Tuning Search Performance

Oracle SES contains a lot of features that optimize the search performance. This section contains suggestions on how to improve the response time and throughput performance of Oracle SES. It identifies the most common ways to improve search quality.

Adding Suggested Links

Suggested links enable you to direct users to a designated Web site for particular query keywords. For example, when users search for "Oracle Secure Enterprise Search documentation" or "Enterprise Search documentation" or "Search documentation", you could suggest http://www.oracle.com/technology.

Suggested link keywords are rules that determine which suggested links are returned (as suggestions) for a query. A rule can include query terms and logical operators. For example, "secure AND search". With this rule, the corresponding suggested link is returned for the query "secure enterprise search", but it is not returned for the query "secure database".

The rule language used for the indexed queries supports the following operators:

Table 12-1 Suggested Link Keyword Operators

Operator Example

ABOUT

about(dogs)

AND

dog and cat

NEAR

dog ; cat

OR

dog or cat

PHRASE

dog sled

STEM

$dog

THESAURUS

SYN(dog)


Note:

Do not use special characters, such as #, $, =, and &, in keywords.
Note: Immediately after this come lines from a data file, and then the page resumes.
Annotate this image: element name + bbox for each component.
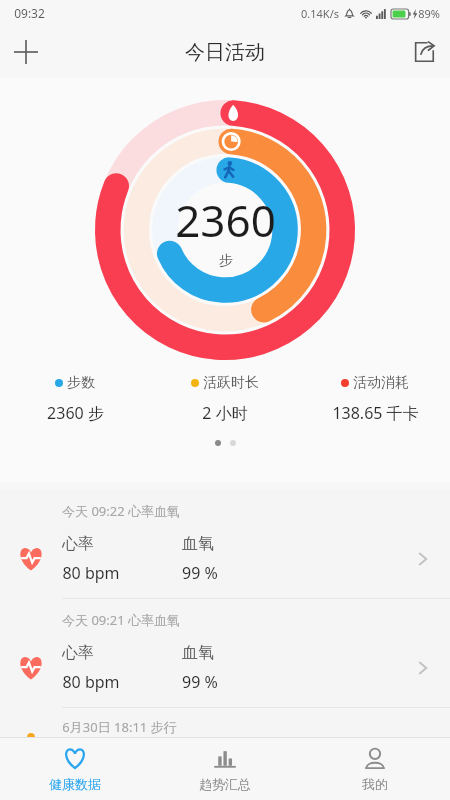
- staticText: 89%: [418, 6, 440, 21]
- staticText: 心率: [62, 643, 94, 663]
- button[interactable]: Add: [0, 26, 52, 78]
- staticText: 今天 09:21 心率血氧: [62, 611, 180, 629]
- staticText: 活跃时长: [203, 374, 259, 392]
- button[interactable]: 趋势汇总: [150, 738, 300, 800]
- staticText: 09:32: [14, 5, 45, 21]
- staticText: 活动消耗: [353, 374, 409, 392]
- staticText: 趋势汇总: [199, 776, 251, 792]
- staticText: 今日活动: [185, 40, 265, 65]
- staticText: 2360: [175, 190, 276, 250]
- staticText: 血氧: [182, 534, 214, 554]
- staticText: 80 bpm: [62, 671, 120, 693]
- staticText: 我的: [362, 776, 388, 792]
- staticText: 80 bpm: [62, 562, 120, 584]
- staticText: 6月30日 18:11 步行: [62, 718, 177, 736]
- staticText: 血氧: [182, 643, 214, 663]
- button[interactable]: 健康数据: [0, 738, 150, 800]
- staticText: 2 小时: [202, 402, 248, 424]
- button[interactable]: 今天 09:21 心率血氧: [0, 599, 450, 708]
- button[interactable]: 今天 09:22 心率血氧: [0, 490, 450, 599]
- staticText: 步数: [67, 374, 95, 392]
- staticText: 0.14K/s: [301, 6, 339, 21]
- staticText: 99 %: [182, 671, 218, 693]
- staticText: 99 %: [182, 562, 218, 584]
- staticText: 心率: [62, 534, 94, 554]
- button[interactable]: Share: [398, 26, 450, 78]
- staticText: 2360 步: [47, 402, 104, 424]
- button[interactable]: 我的: [300, 738, 450, 800]
- staticText: 138.65 千卡: [332, 402, 419, 424]
- staticText: 今天 09:22 心率血氧: [62, 502, 180, 520]
- staticText: 步: [219, 252, 233, 270]
- staticText: 健康数据: [49, 776, 101, 792]
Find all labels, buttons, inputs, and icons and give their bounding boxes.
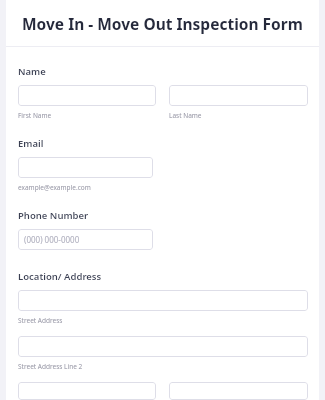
button[interactable] — [169, 85, 308, 106]
staticText: Email — [18, 137, 44, 150]
button[interactable] — [18, 290, 308, 311]
button[interactable]: (000) 000-0000 — [18, 229, 153, 250]
button[interactable] — [18, 157, 153, 178]
staticText: Phone Number — [18, 209, 89, 222]
staticText: First Name — [18, 111, 52, 120]
button[interactable] — [18, 336, 308, 357]
staticText: Move In - Move Out Inspection Form — [22, 13, 303, 34]
staticText: Street Address — [18, 316, 63, 325]
button[interactable] — [169, 382, 308, 400]
staticText: (000) 000-0000 — [24, 234, 80, 245]
staticText: example@example.com — [18, 183, 91, 192]
staticText: Street Address Line 2 — [18, 362, 83, 371]
staticText: Last Name — [169, 111, 202, 120]
button[interactable] — [18, 85, 156, 106]
staticText: Location/ Address — [18, 270, 102, 283]
staticText: Name — [18, 65, 46, 78]
button[interactable] — [18, 382, 156, 400]
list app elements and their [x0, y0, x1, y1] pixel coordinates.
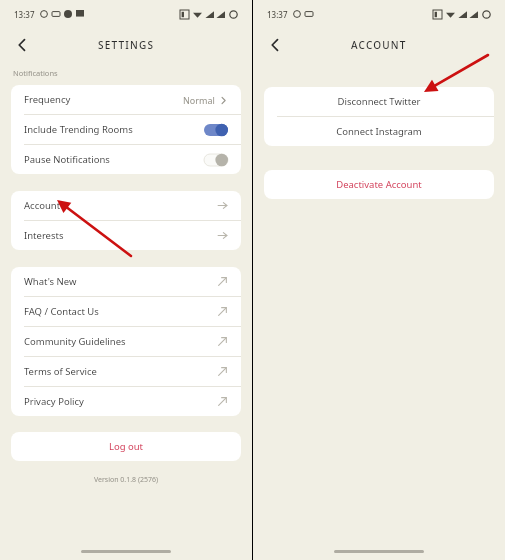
button[interactable]: Interests [11, 221, 241, 250]
staticText: Terms of Service [24, 365, 97, 378]
button[interactable]: Disconnect Twitter [264, 87, 494, 116]
staticText: Connect Instagram [277, 125, 481, 138]
button[interactable]: FAQ / Contact Us [11, 297, 241, 326]
button[interactable]: Community Guidelines [11, 327, 241, 356]
staticText: 13:37 [14, 9, 35, 20]
staticText: Interests [24, 229, 64, 242]
staticText: Log out [24, 440, 228, 453]
staticText: Privacy Policy [24, 395, 84, 408]
staticText: What's New [24, 275, 77, 288]
button[interactable]: Terms of Service [11, 357, 241, 386]
staticText: Normal [183, 94, 215, 106]
staticText: 13:37 [267, 9, 288, 20]
staticText: Version 0.1.8 (2576) [0, 475, 252, 485]
staticText: Frequency [24, 93, 71, 106]
button[interactable]: Log out [11, 432, 241, 461]
button[interactable]: Back [261, 31, 289, 59]
button[interactable]: Pause Notifications [11, 145, 241, 174]
button[interactable]: Toggle on [204, 124, 228, 136]
button[interactable]: Connect Instagram [264, 117, 494, 146]
staticText: Pause Notifications [24, 153, 110, 166]
staticText: FAQ / Contact Us [24, 305, 99, 318]
button[interactable]: Account [11, 191, 241, 220]
button[interactable]: Back [8, 31, 36, 59]
button[interactable]: Privacy Policy [11, 387, 241, 416]
staticText: Community Guidelines [24, 335, 126, 348]
staticText: Disconnect Twitter [277, 95, 481, 108]
staticText: SETTINGS [98, 38, 155, 52]
button[interactable]: Toggle off [204, 154, 228, 166]
button[interactable]: Include Trending Rooms [11, 115, 241, 144]
button[interactable]: Deactivate Account [264, 170, 494, 199]
staticText: Notifications [13, 68, 58, 78]
staticText: Deactivate Account [277, 178, 481, 191]
staticText: ACCOUNT [351, 38, 407, 52]
staticText: Include Trending Rooms [24, 123, 133, 136]
button[interactable]: What's New [11, 267, 241, 296]
staticText: Account [24, 199, 61, 212]
button[interactable]: Frequency [11, 85, 241, 114]
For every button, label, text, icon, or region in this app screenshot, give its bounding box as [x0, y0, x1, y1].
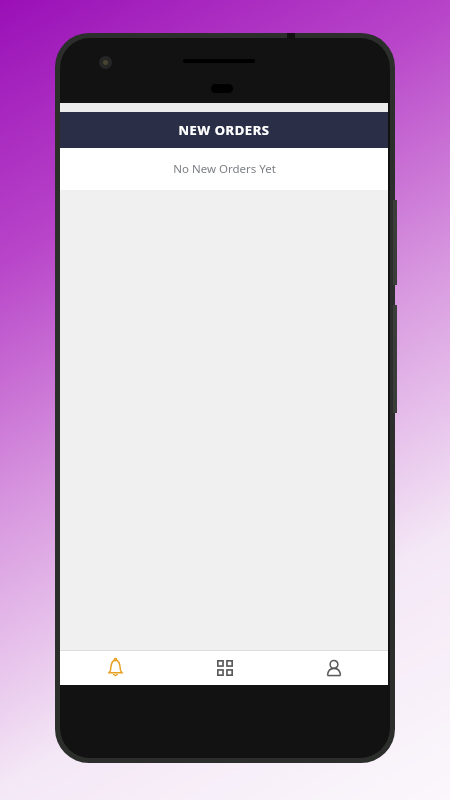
button[interactable]: Notifications: [60, 650, 170, 685]
button[interactable]: Profile: [279, 650, 388, 685]
button[interactable]: Dashboard: [170, 650, 279, 685]
staticText: NEW ORDERS: [178, 121, 270, 139]
staticText: No New Orders Yet: [173, 161, 276, 177]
Suggested links appear at the top of the search result list. Oracle SES can display up to two suggested links for each query.

This feature is especially useful for providing links to important Web pages that are not crawled by Oracle Secure Enterprise Search. Add or edit suggested links on the Search - Suggested Links page in the Oracle SES Administration GUI.

Parallel Querying and Index Partitioning

Parallel querying significantly improves search performance and facilitates searches of very large data sources. The query architecture is based on Oracle Database partitioning and enhancements in Oracle Text.

To make the best use of this feature, Oracle recommends that you run Oracle SES on a server with a 4-Core CPU, with at least 8GB of RAM and multiple fast disk drives.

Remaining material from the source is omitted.